(Prompt)
The answer must be one number: how many lines in the data below include the string "rule".

════

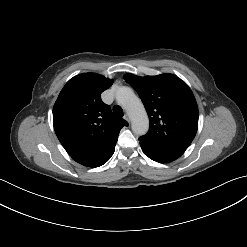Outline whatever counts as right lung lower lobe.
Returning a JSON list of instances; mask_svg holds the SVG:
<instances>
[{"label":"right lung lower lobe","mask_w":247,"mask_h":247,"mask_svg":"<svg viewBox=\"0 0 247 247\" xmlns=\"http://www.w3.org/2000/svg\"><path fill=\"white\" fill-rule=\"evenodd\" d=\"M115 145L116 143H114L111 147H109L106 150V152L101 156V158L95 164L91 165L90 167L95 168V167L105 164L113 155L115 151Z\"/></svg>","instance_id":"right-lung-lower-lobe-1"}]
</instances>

════

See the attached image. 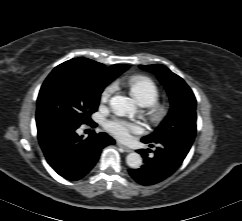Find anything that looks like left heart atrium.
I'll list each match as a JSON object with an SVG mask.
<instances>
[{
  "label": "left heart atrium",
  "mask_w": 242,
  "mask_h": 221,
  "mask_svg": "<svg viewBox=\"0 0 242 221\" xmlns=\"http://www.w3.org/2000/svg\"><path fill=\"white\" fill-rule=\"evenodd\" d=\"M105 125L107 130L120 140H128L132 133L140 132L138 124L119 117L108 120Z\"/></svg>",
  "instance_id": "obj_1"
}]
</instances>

════

(Task result)
2